About this task -
Only the lines below between the one holding "hrámový sbor" and the one holding "conoscere sui social", inclusive, are to be reproduced word for word; the pictures are to be left out.

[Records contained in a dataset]
========================================================================

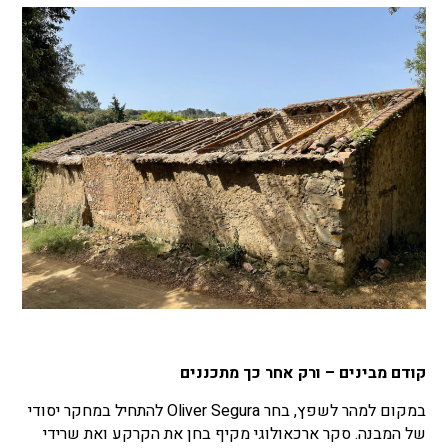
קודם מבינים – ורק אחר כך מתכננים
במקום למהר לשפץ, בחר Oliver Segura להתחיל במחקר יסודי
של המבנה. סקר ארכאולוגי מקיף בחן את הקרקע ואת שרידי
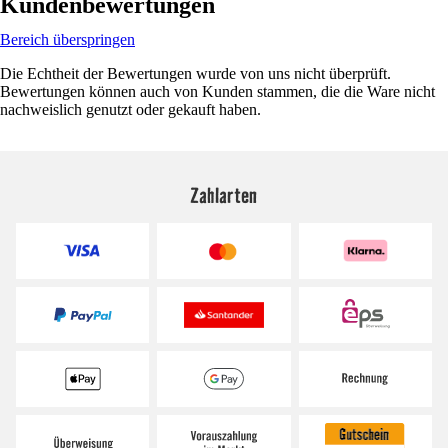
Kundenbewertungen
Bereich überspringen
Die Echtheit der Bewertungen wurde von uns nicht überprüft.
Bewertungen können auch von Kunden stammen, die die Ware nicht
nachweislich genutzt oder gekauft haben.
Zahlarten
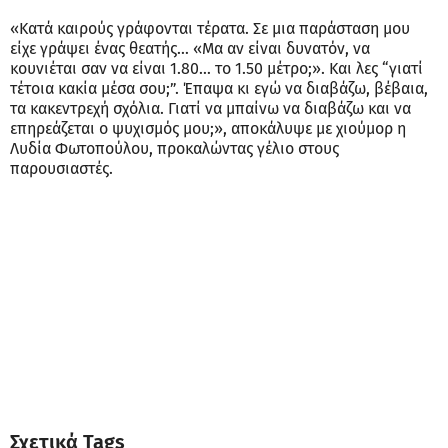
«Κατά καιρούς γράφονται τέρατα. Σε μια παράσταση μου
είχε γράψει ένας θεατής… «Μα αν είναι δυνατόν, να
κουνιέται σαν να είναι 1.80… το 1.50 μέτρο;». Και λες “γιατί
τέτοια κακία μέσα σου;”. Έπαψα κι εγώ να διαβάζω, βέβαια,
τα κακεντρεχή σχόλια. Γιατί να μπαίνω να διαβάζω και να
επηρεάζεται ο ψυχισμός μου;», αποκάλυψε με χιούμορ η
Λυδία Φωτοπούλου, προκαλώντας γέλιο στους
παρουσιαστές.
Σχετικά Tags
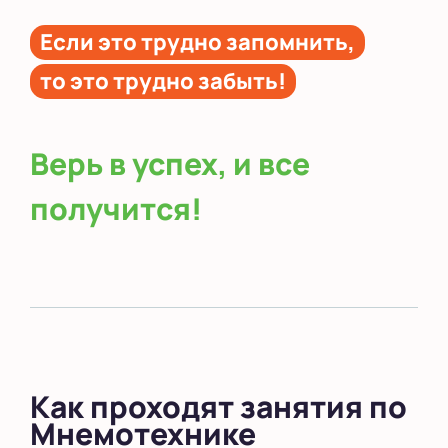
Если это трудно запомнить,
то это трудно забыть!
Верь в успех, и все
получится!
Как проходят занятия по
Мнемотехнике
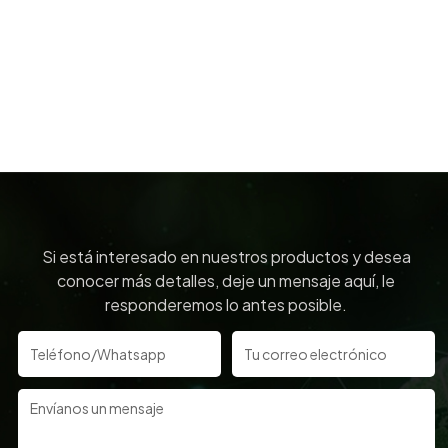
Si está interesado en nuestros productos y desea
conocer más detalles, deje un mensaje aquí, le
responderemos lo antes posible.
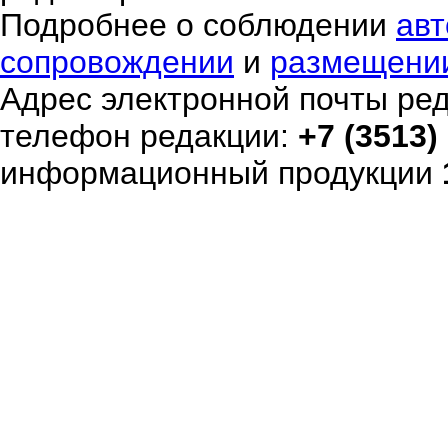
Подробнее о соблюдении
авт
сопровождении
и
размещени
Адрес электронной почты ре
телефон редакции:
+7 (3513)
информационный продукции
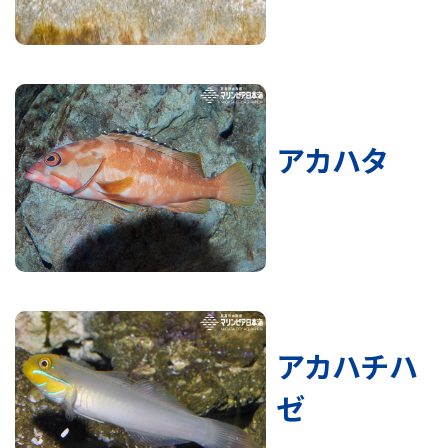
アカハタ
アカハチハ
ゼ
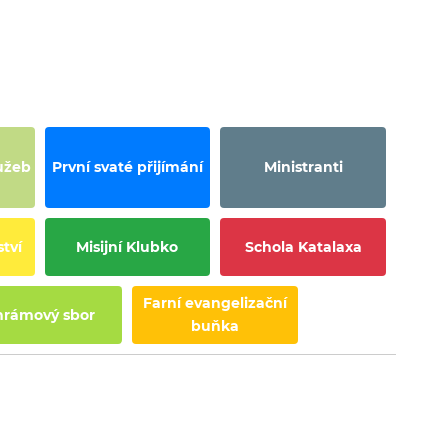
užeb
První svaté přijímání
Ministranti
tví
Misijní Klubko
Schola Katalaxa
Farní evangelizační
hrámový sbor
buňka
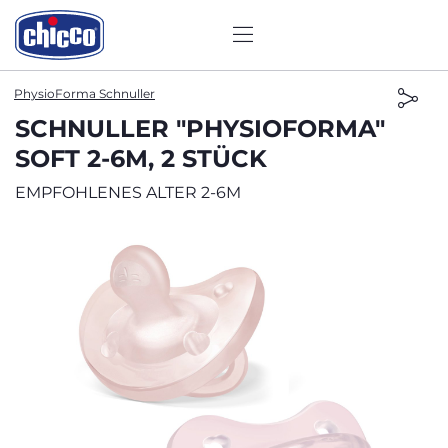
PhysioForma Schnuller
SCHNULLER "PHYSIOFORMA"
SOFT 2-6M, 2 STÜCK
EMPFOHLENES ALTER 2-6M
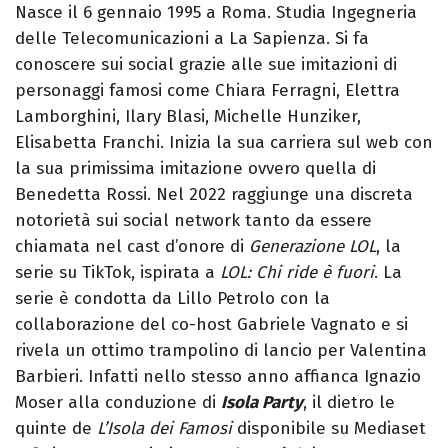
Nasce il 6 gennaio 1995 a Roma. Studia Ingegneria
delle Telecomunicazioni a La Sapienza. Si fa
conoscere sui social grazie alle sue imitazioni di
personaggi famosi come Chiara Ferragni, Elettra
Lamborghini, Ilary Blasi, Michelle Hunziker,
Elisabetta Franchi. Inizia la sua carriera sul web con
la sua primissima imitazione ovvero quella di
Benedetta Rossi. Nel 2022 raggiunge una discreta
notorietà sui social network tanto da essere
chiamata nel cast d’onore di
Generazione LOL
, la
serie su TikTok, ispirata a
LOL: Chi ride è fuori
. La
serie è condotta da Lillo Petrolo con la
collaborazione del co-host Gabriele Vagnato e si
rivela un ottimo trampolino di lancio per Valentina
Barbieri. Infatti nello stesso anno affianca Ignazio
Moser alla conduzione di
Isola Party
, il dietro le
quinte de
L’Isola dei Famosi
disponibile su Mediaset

========================================================================

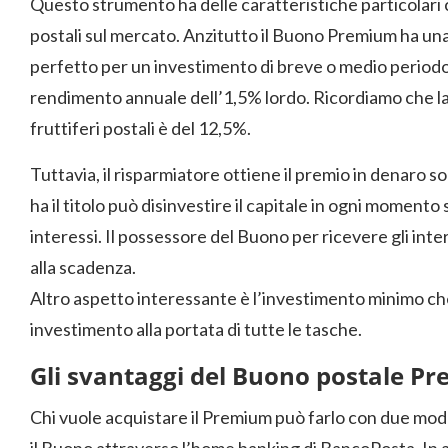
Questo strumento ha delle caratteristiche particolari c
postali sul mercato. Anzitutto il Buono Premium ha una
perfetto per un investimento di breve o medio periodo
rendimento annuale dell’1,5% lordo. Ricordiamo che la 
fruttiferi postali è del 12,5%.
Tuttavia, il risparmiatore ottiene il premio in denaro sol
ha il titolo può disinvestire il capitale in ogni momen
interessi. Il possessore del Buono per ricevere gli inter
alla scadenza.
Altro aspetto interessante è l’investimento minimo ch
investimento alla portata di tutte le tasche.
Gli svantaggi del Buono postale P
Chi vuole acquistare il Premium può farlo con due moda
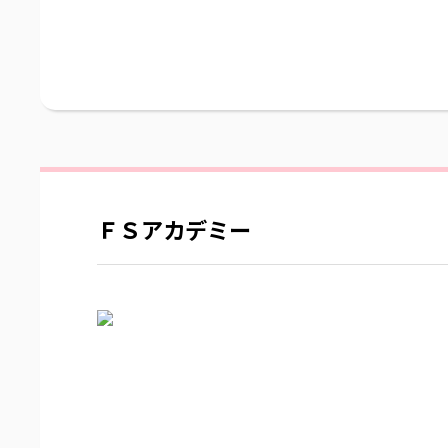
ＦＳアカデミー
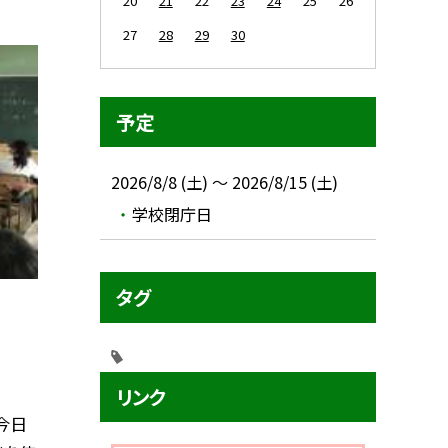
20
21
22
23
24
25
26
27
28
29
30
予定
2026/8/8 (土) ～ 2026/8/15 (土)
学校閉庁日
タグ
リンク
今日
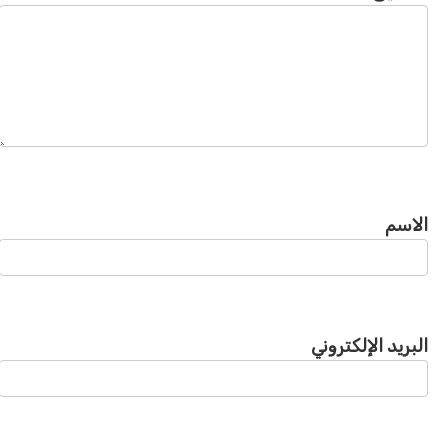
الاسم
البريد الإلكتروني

========================================================================

Task solution -
hrámový sbor
buňka
PhysioForma Schnuller
SCHNULLER "PHYSIOFORMA"
SOFT 2-6M, 2 STÜCK
EMPFOHLENES ALTER 2-6M
Nasce il 6 gennaio 1995 a Roma. Studia Ingegneria
delle Telecomunicazioni a La Sapienza. Si fa
conoscere sui social grazie alle sue imitazioni di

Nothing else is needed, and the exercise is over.